For those planning to take the Covid-19 booster shot, like Dhupia, there is no medically stipulated gap between the two shots. “Scientifically, they can be taken together. But, I would recommend a gap of two weeks between the two so you can recover from the discomfort and possible reactions from one and then take the second one,” Dr Jog advised Dhupia.

Experts predict that we may be in for a difficult year when it comes to the flu. This increase is being attributed to many factors. Firstly, the measures people took to safeguard themselves against Covid – like wearing masks, limiting social gatherings to small groups, and trying to move outdoors, where the spread of respiratory viruses is harder – helped in limiting flu activity too.

As children go back to school, Dhupia wanted to know what are the precautions that parents and teachers can take to keep kids who go to school safe from falling sick.

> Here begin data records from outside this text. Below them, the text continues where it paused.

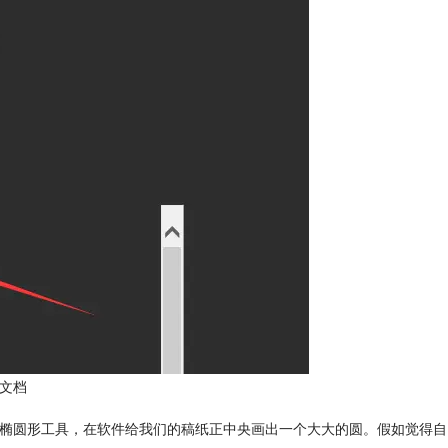
建文档
箱中的椭圆形工具，在软件给我们的稿纸正中央画出一个大大的圆。假如觉得自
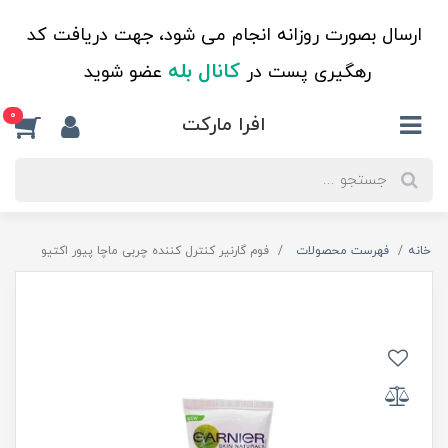
ارسال بصورت روزانه انجام می شود، جهت دریافت کد
کانال بله
رهگیری پست در
عضو شوید
0
افرا مارکت
خانه
فهرست محصولات
فوم گارنیر کنترل کننده چربی ماچا پیور اکتیو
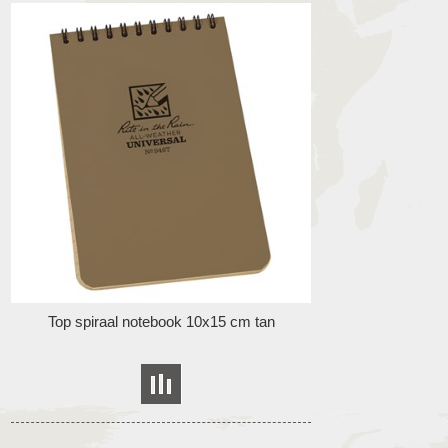
Top spiraal notebook 10x15 cm tan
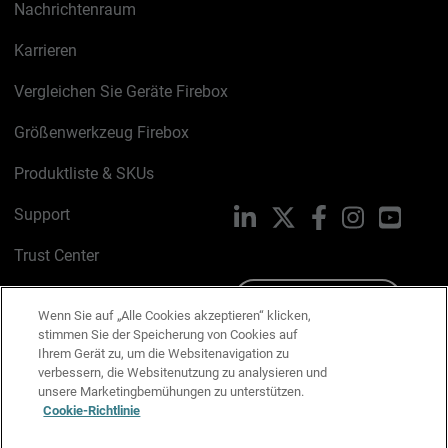
Nachrichtenraum
Karrieren
Vergleichen Sie Geräte Firebox
Größenwerkzeug Firebox
Produktliste & SKUs
Support
LinkedIn
X
Facebook
Instagram
YouTu
Trust Center
PSIRT
Schreiben Sie uns
Wenn Sie auf „Alle Cookies akzeptieren“ klicken,
stimmen Sie der Speicherung von Cookies auf
Cookie-Richtlinie
Ihrem Gerät zu, um die Websitenavigation zu
verbessern, die Websitenutzung zu analysieren und
Datenschutzrichtlinie
unsere Marketingbemühungen zu unterstützen.
Cookie-Richtlinie
Media & Brand Kit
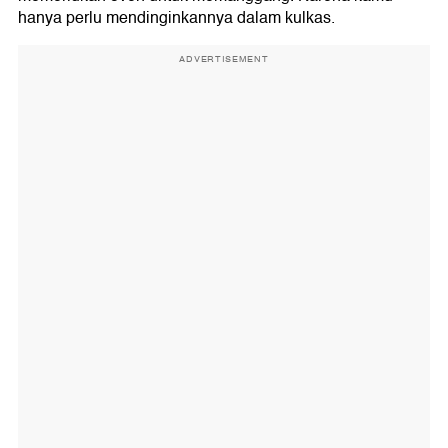
hanya perlu mendinginkannya dalam kulkas.
ADVERTISEMENT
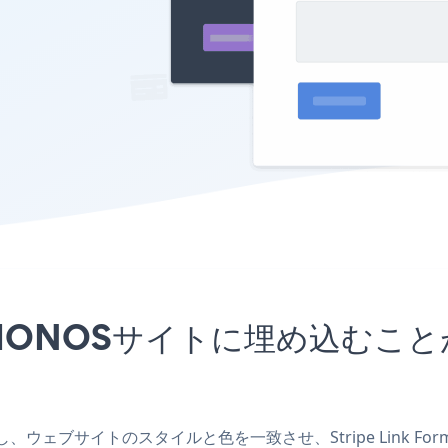
mアプリをIONOSサイトに埋め込
リを作成し、ウェブサイトのスタイルと色を一致させ、Stripe Lin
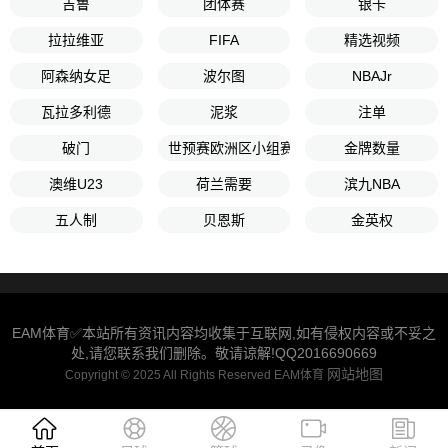
吉鲁
团体赛
银卡
拉拉维亚
FIFA
精选视频
阿森纳女足
波尔图
NBAJr
瓦拉多利德
泥浆
注单
破门
世预赛欧洲区小组赛G组第6轮
金牌数量
澳维U23
荷兰需要
滨九NBA
五人制
贝恩斯
金英权
EAM体育✅本站所有资讯内容均收集于互联网,如有侵权内容或不妥之
处,请您联系我们删除。敬请谅解!QQ2016690669
网站地图
Copyright © 2025 All Rights Reserved EAM体育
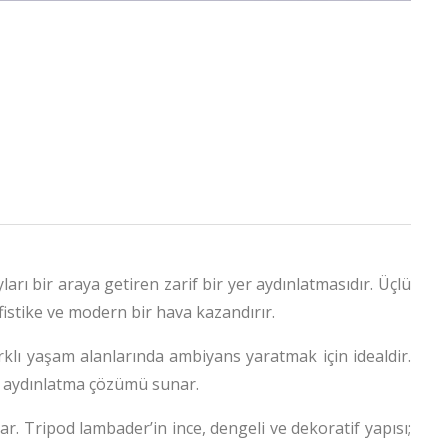
rı bir araya getiren zarif bir yer aydınlatmasıdır. Üçlü
fistike ve modern bir hava kazandırır.
rklı yaşam alanlarında ambiyans yaratmak için idealdir.
ir aydınlatma çözümü sunar.
 Tripod lambader’in ince, dengeli ve dekoratif yapısı;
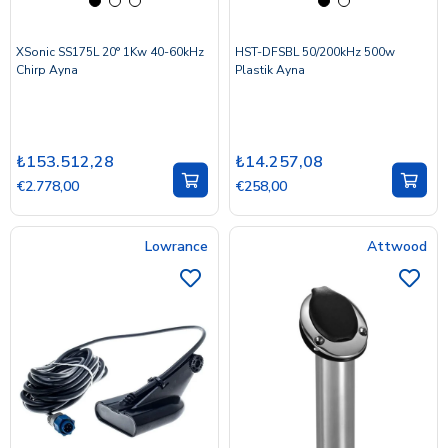
XSonic SS175L 20° 1Kw 40-60kHz
HST-DFSBL 50/200kHz 500w
Chirp Ayna
Plastik Ayna
₺153.512,28
₺14.257,08
€2.778,00
€258,00
Lowrance
Attwood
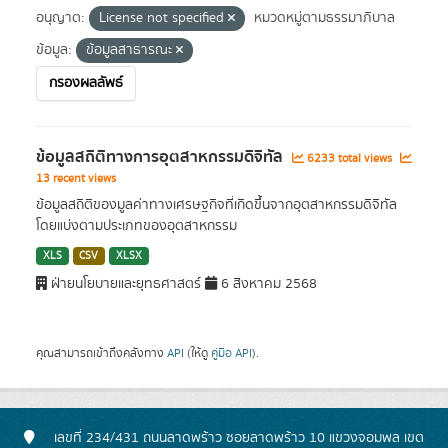
อนุญาต:
License not specified
หมวดหมู่ตามธรรมาภิบาล
ข้อมูล:
ข้อมูลสาธารณะ
กรองผลลัพธ์
ข้อมูลสถิติทางการอุตสาหกรรมดิจิทัล
6233 total views
13 recent views
ข้อมูลสถิติของมูลค่าทางเศรษฐกิจที่เกิดขึ้นจากอุตสาหกรรมดิจิทัล
โดยแบ่งตามประเภทของอุตสาหกรรม
XLS
CSV
XLSX
ฝ่ายนโยบายและยุทธศาสตร์
6 สิงหาคม 2568
คุณสามารถเข้าถึงคลังทาง
API
(ให้ดู
คู่มือ API
).
เลขที่ 234/431 ถนนลาดพร้าว ซอยลาดพร้าว 10 แขวงจอมพล เขต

“Parents and the teachers must remember that they are the role models for children. So when you send the child to school, it is important that they first get themselves vaccinated. Flu is a family vaccination. Immunization should be seen as a passport for health. If children have a

fever, cough or cold, keep them at home. Once children reach school, there should be screening at the entrance of the school for temperature and those with fever should be sent back,” said Dr Jog.

“Children should sit at a distance of at least three feet from each other and after the lunch break or after they go to the washroom they must use the hand sanitizers. Even during the lunch time children should try and you know sit little away from each other. Everyone who comes into contact with children including teachers must be immunised,” he further added.


All the comments, views or opinions expressed herein are the independent views of the doctor.